On Mon, Sep 21, 2009 at 17:42, Nbd <[email protected]> wrote:

>
> OBject relational mapper looks like an overkill.  All I need is a way
> to create 'empty' database object just like mysql would return from a
> row query and a function to update the data back to mysql on the
> background process. seems simple and streightforward, and gives
> memcached a very powerful use case.
>
>
>
> On Sep 21, 1:09 pm, Henrik Schröder <[email protected]> wrote:
> > What you want is an object-relational mapper, but I have no idea if there
> > are any good ones for PHP. We implemented our own in C# after having
> looked
> > at Django which we liked alot. As always, google is your friend:
> >
> > http://en.wikipedia.org/wiki/List_of_object-relational_mapping_software
> >
> > /Henrik
> >
> > On Sun, Sep 20, 2009 at 21:35, Nbd <[email protected]> wrote:
> >
> > > Hi,
> >
> > > On all examples I could find of using memcached it is used as query
> > > result cache. This means that all data manipulations and updates are
> > > done on the db level and not in memory.
> >
> > > On applications with many updates, it seems to be much more efficient
> > > to update the memcache object and write it to the db periodically with
> > > a background process.
> >
> > > I couldn't find any information on how to do this on PHP/Mysql
> > > configuration.
> >
> > > In pseudo code:
> >
> > > is user data in cache?
> > > if not check if user data in database. if so fetch it.

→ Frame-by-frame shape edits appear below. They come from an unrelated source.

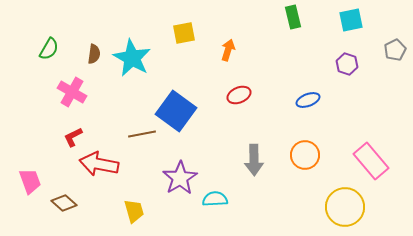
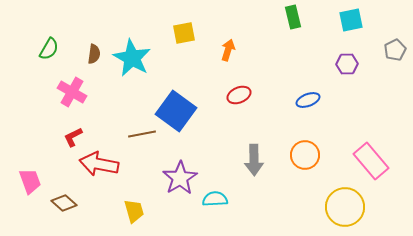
purple hexagon: rotated 20 degrees counterclockwise
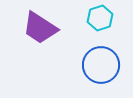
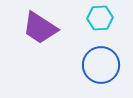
cyan hexagon: rotated 15 degrees clockwise
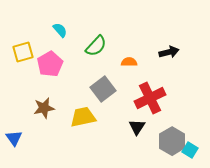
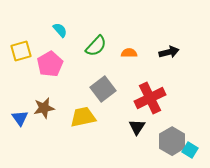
yellow square: moved 2 px left, 1 px up
orange semicircle: moved 9 px up
blue triangle: moved 6 px right, 20 px up
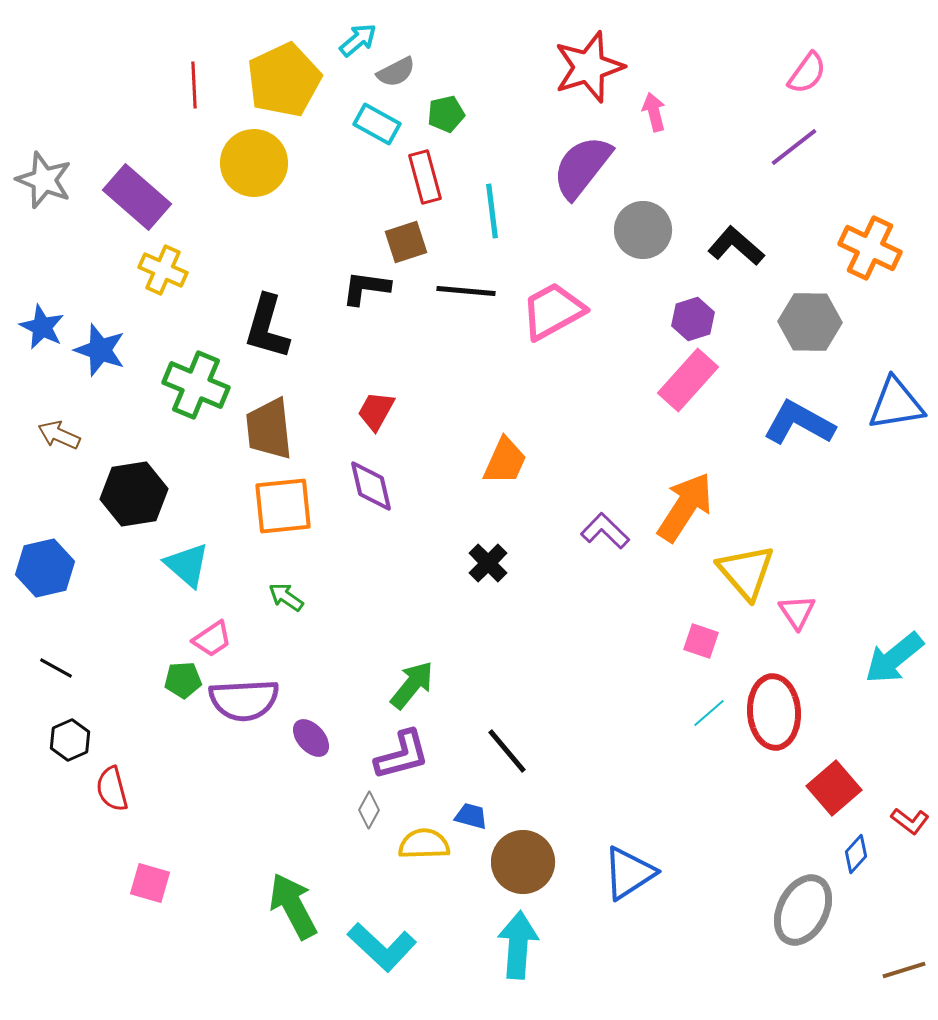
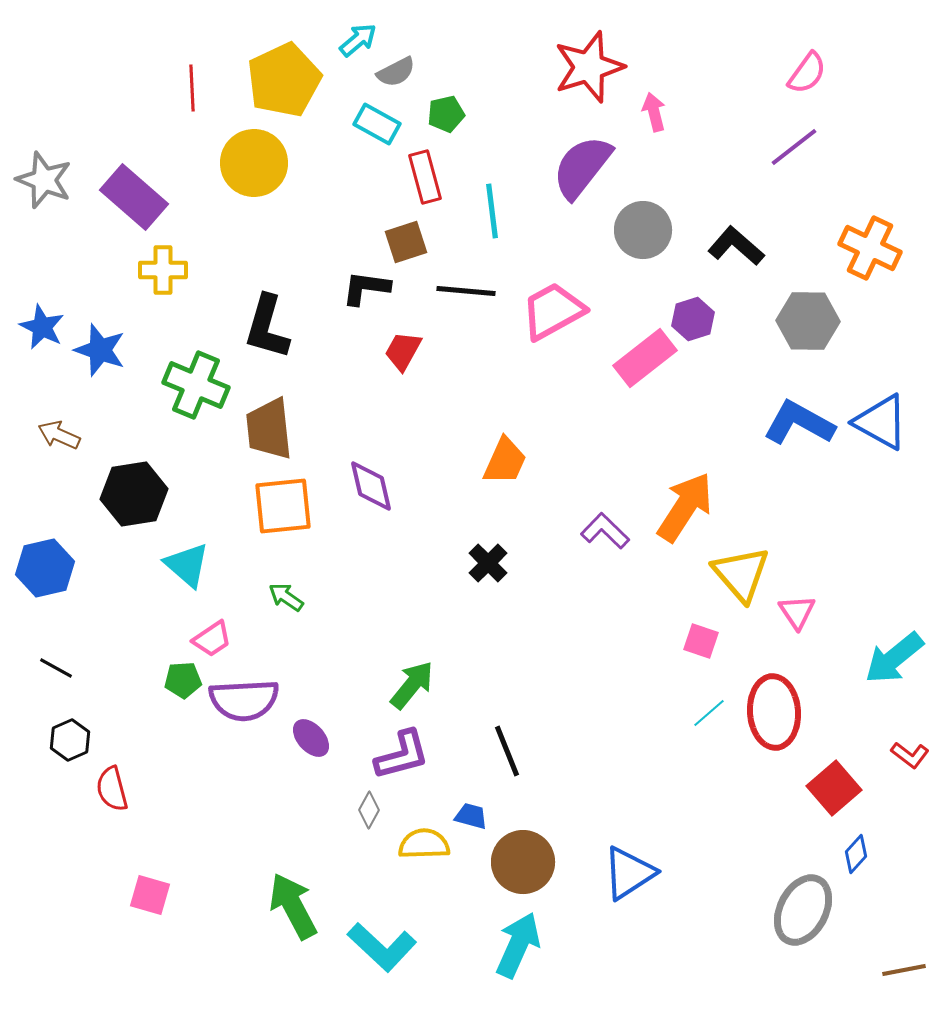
red line at (194, 85): moved 2 px left, 3 px down
purple rectangle at (137, 197): moved 3 px left
yellow cross at (163, 270): rotated 24 degrees counterclockwise
gray hexagon at (810, 322): moved 2 px left, 1 px up
pink rectangle at (688, 380): moved 43 px left, 22 px up; rotated 10 degrees clockwise
blue triangle at (896, 404): moved 15 px left, 18 px down; rotated 38 degrees clockwise
red trapezoid at (376, 411): moved 27 px right, 60 px up
yellow triangle at (746, 572): moved 5 px left, 2 px down
black line at (507, 751): rotated 18 degrees clockwise
red L-shape at (910, 821): moved 66 px up
pink square at (150, 883): moved 12 px down
cyan arrow at (518, 945): rotated 20 degrees clockwise
brown line at (904, 970): rotated 6 degrees clockwise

> > > if user data is not in the database/cache create PHP object
> > > representing user data row with default values.
> > > update user data
> >
> > > once in 10 minutes write all updated users data to database.
> >
> > > I tried to implement it on a rather complex user data and found its
> > > complicated to create the object and write it to the db.
> > > Has anyone done it automatically?
> > > Some of the issues that have to be tackeled:
> > > 1.Creating empty user data object from mysql .
> > > 2.Writing the data back to the database from the data object.
> >
> > > Any help is very much appreciated.